The Manassas (originally the Enoch Train) after conversion for the war, was 143 feet in length, 33 feet a beam, and drew 16 and a half feet of water, while weighing in at 387 tons. It was completed in August of 1861. First Lieutenant Alexander F. Warley was her commander. The Merrimac, a burned out hull of a Federal ship was converted and repaired and commissioned the Virginia. She was launched on Monday, February 17, 1862. The launch proved to be very anticlimatic, only 2 officers were present and they, preferring the safety of dry land, stood on the granite walls of the dry dock. As she slowly began to rise off the stocks and slide toward the river, only 5 Confederate marines stood nervously on board. She did not sink, and later in the day she was officially commissioned the CSS Virginia. Her size, dictated by the hull of the Merrimac, made her one of the largest ironclads the Confederacy would ever put into commission. She was 262 feet, 9 inches long, 38 feet wide and weighed 3,200 tons, with a draft of 22 feet. When fully loaded her maximum speed would prove to be about nine knots. She had 6, 9 inch Dahlgren smoothbores, two newly designed 6.4 inch Brooke rifles, and two new 7 inch Brooke rifles which would be used in the forward and aft pivot positions, the other guns being used broadside.

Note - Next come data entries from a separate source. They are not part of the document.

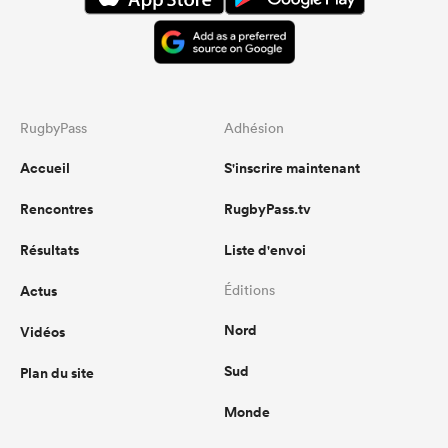
RugbyPass
Adhésion
Accueil
S'inscrire maintenant
Rencontres
RugbyPass.tv
Résultats
Liste d'envoi
Actus
Éditions
Nord
Vidéos
Sud
Plan du site
Monde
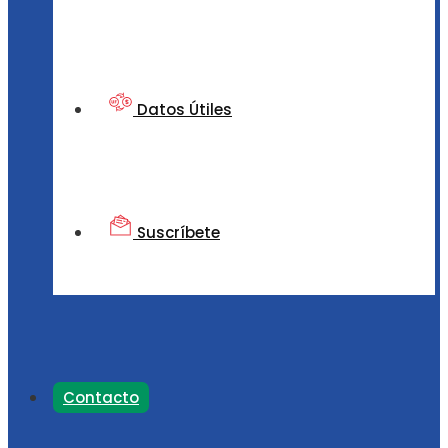
Datos Útiles
Suscríbete
Contacto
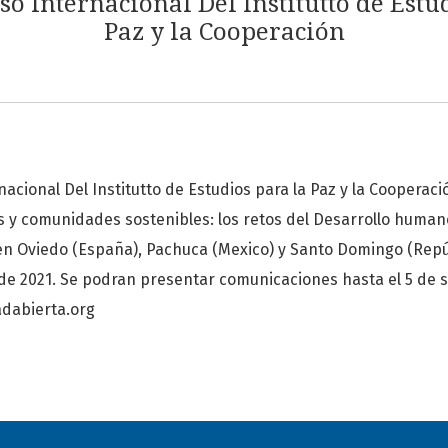
o Internacional Del Institutto de Estu
Paz y la Cooperación
acional Del Institutto de Estudios para la Paz y la Cooperac
y comunidades sostenibles: los retos del Desarrollo human
 en Oviedo (España), Pachuca (Mexico) y Santo Domingo (Rep
e 2021. Se podran presentar comunicaciones hasta el 5 de 
dabierta.org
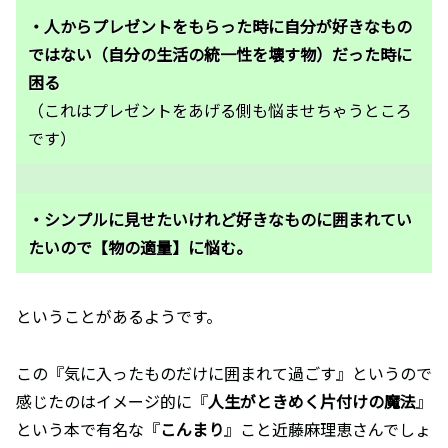
・人からプレゼントをもらった時に自分が好きなもの
ではない（自分の生活の統一性を壊す物）だった時に
困る
（これはプレゼントをあげる側も悩ませちゃうところ
です）
・シンプルに見せたいけれど好きなものに囲まれてい
たいので【物の適量】に悩む。
ということがあるようです。
この『気に入ったものだけに囲まれて過ごす』というので
感じたのはイメージ的に『
人生がときめく片付けの魔法
』
という本で有名な『
こんまり
』こと近藤麻理恵さんでしょ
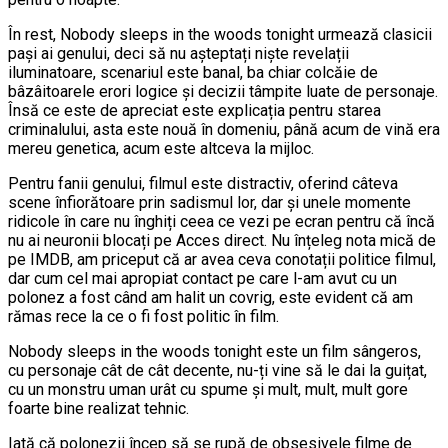
În rest, Nobody sleeps in the woods tonight urmează clasicii
pași ai genului, deci să nu așteptați niște revelații
iluminatoare, scenariul este banal, ba chiar colcăie de
bâzâitoarele erori logice și decizii tâmpite luate de personaje.
Însă ce este de apreciat este explicația pentru starea
criminalului, asta este nouă în domeniu, până acum de vină era
mereu genetica, acum este altceva la mijloc.
Pentru fanii genului, filmul este distractiv, oferind câteva
scene înfiorătoare prin sadismul lor, dar și unele momente
ridicole în care nu înghiți ceea ce vezi pe ecran pentru că încă
nu ai neuronii blocați pe Acces direct. Nu înțeleg nota mică de
pe IMDB, am priceput că ar avea ceva conotații politice filmul,
dar cum cel mai apropiat contact pe care l-am avut cu un
polonez a fost când am halit un covrig, este evident că am
rămas rece la ce o fi fost politic în film.
Nobody sleeps in the woods tonight este un film sângeros,
cu personaje cât de cât decente, nu-ți vine să le dai la guițat,
cu un monstru uman urât cu spume și mult, mult, mult gore
foarte bine realizat tehnic.
Iată că polonezii încep să se rupă de obsesivele filme de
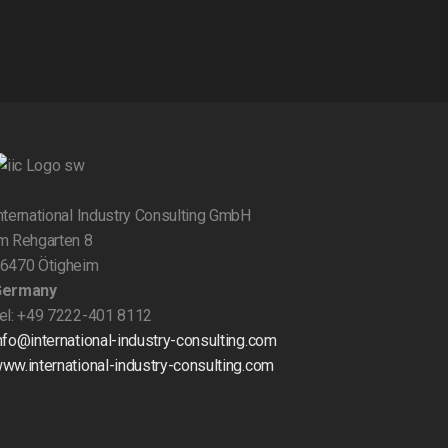
nternational Industry Consulting GmbH
m Rehgarten 8
6470 Ötigheim
Germany
el: +49 7222-401 8112
nfo@international-industry-consulting.com
ww.international-industry-consulting.com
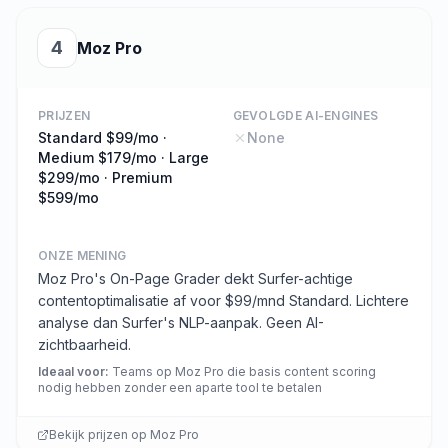
4
Moz Pro
PRIJZEN
GEVOLGDE AI-ENGINES
Standard $99/mo ·
None
Medium $179/mo · Large
$299/mo · Premium
$599/mo
ONZE MENING
Moz Pro's On-Page Grader dekt Surfer-achtige
contentoptimalisatie af voor $99/mnd Standard. Lichtere
analyse dan Surfer's NLP-aanpak. Geen AI-
zichtbaarheid.
Ideaal voor
:
Teams op Moz Pro die basis content scoring
nodig hebben zonder een aparte tool te betalen
Bekijk prijzen op
Moz Pro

At the beginning of the Southern people's struggle to defend themselves against invasion and gain their independence, it was painfully evident that the country would never be able to produce the materials necessary to maintain large armies in the field. While the Confederate government did work miracles in arming, clothing, and feeding its armies, it nevertheless depended heavily on those low, sleek, gray hulled vessels that slipped into Southern harbors almost every night to unload their cargo. Confederate records alone show that 60% of the arms carried by her troops in the field were imported. In spite of the ever-tightening Federal blockade, the probability of a runner getting through to a Confederate port was very good. It has been documented that over 300 steamers tested the Union blockade during the war, and of the 1,300 attempts made, 1,000 were successful. The Nassau and the Giraffe, (later commissioned the Robert E. Lee), are just two examples of government-operated runners, which were commanded by regular naval officers.
The Nassau, built in New York in 1851, was a small wooden, sidewheeler with very powerful engines. She was 518-ton steamer, 177 feet long and 27 feet in beam. Lieutenant John Newland Maffitt arrived to take command in April of 1862.
The Giraffe was a sidewheel packet that was only two years old. Her graceful iron hull was 258 feet long, and she was reputed to be very fast, though she would later prove that 13.5 knots was the best she could do. First Lieutenant John Wilkinson would become one of the Confederacy's most famous blockade- runner captains. In late 1862, the Giraffe was formally commissioned as the Robert E. Lee and now flew the flag of the Confederate States of America.
Blockade running during the war was the "lifeline of the Confederacy". Because of dedicated men like, Maffitt, Wilkinson, and many others, along with the sleek, fast steamers they guided. the Southern armies were never without the means to fight. By the end of the conflict, blockade runners had supplied almost everything for the struggling Confederacy except what it needed most--Manpower.
The Confederate navy commissioned and put to sea eight cruisers during the war, whose purpose was to hunt down and destroy Northern-owned merchant ships and their cargoes. The most renowned of these were three ships built in England: the Florida, the Shenandoah, and the Alabama. Of these three, the cruise of the CSS Alabama was by far the most successful and damaging to the Federal economy. The Alabama was the largest cruiser ever built for the Confederacy. Her hull was 220 feet long and copper clad below the water line. Weighing in at 1,040 tons, she had two horizontal engines, each rated at 300 horsepower, developed a total of 1,000 horsepower during trail runs.
The fearsome Confederate ironclad ram Arkansas dueled the Federal gunboat Carondelet at the mouth of the Yazoo River in July, 1862. Northern courage and Southern ingenuity produced a drawn battle. The ram could not be damaged by shells, and the Federal boat, when shot through by cannon fire, drew alongside the Arkansas and sent a boarding party onto the decks of the ram. Once there, the daring Yankees were at a loss -- for the ram's crew merely retired below decks, slammed the iron hatches after them, and left no one to fight. A stalemate resulted.